My mother, barely listening to my complaints, would adjust her reading glasses and lament without looking up from her Vanity Fair, “Because I filled out the questionnaire wrong.” My first Victoria’s Secret push-up bra was the blessing I’d asked for.
“Excuse me?” I asked the sales girl, “What do you have that has the most padding? And can I have ten of them?” Working on commission, the young well-endowed college student was eager to send me home a full cup size larger.
“This one,” she picked out a hot pink number perfect for that night with Topher Grace I’d never have, “is probably my favorite.” She held it against herself, “It also comes in beige, black, white, and blue.”
“I’ll take them,” I said without hesitation and wore the white one out of the store. Sure, the very expensive bras had more than enough padding in it to make me feel like a line backer, but at least I was always ready to go long.

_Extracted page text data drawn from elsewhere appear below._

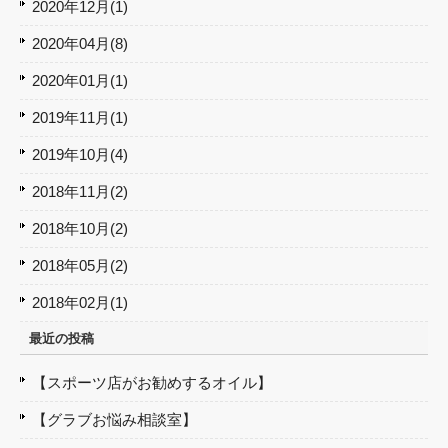
2020年12月(1)
2020年04月(8)
2020年01月(1)
2019年11月(1)
2019年10月(4)
2018年11月(2)
2018年10月(2)
2018年05月(2)
2018年02月(1)
最近の投稿
【スポーツ店がお勧めするオイル】
【グラブお悩み相談室】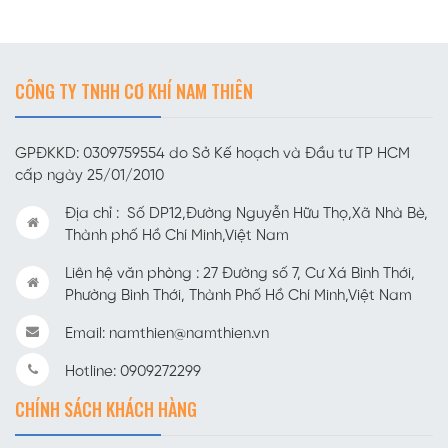
CÔNG TY TNHH CƠ KHÍ NAM THIÊN
GPĐKKD: 0309759554 do Sở Kế hoạch và Đầu tư TP HCM
cấp ngày 25/01/2010
Địa chỉ : Số DP12,Đường Nguyễn Hữu Thọ,Xã Nhà Bè,
Thành phố Hồ Chí Minh,Việt Nam
Liên hệ văn phòng : 27 Đường số 7, Cư Xá Bình Thới,
Phường Bình Thới, Thành Phố Hồ Chí Minh,Việt Nam
Email: namthien@namthien.vn
Hotline: 0909272299
CHÍNH SÁCH KHÁCH HÀNG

Not to mention it also gave the illusion that I had a bust of some sort.
I’d love to say that after my purchase the boys were on me like Angelina Jolie on a black orphan, but unfortunately, I seem to only attract those pesky genuinely nice boys who don’t care about a girl's breasts or looks. You know, gay guys.
Popularity didn’t come so easily either. The very fact that I dress like a nun hindered me from ranking any higher than Drama Nerd in school. Even with padding, wearing a lacy V-neck “down to there” is out of the question. I just end up looking like a little girl playing dress up in her mother’s clothing. I had been convinced for years that I would never grow up, and eyed the leggy, full-busted, and seemingly perfect eleven year old Jamie Bohanan with a pure hatred that I’d later come to understand was jealousy.
Boys flocked to “that slut” as my friends and I called her lovingly between bites of Lunchable in the blue and white ‘cafetorium’ that never failed to be a perfect fifty-four degrees. As she waltzed by our brown table, swishing her newly arrived hips through the air like Naomi Campbell (pre-crazy) on the catwalk, my flat-chested friends and I would try to burn holes into her skull with our eyes- while really trying to pick up fashion tips- or picture her slipping on an impeccably placed banana peel so at least she could at least feel as awkward as we did. We were too naive to realize that she probably did feel as awkward as we did, just for a different reason. When she was finally out of earshot, nine times out of ten I would be the one to lead us into a chorus of “I hate her”. She had a life none of us could have or understand, a life with more problems than we would probably ever know. Our dream was her reality, and the reason she never went to a sleepover or a pool party. When she’s famous for being beautiful and people roll their eyes when she tells Vogue she was teased as a girl, I’ll believe her, because I was there and I was probably the one she’s talking about who called her a whore.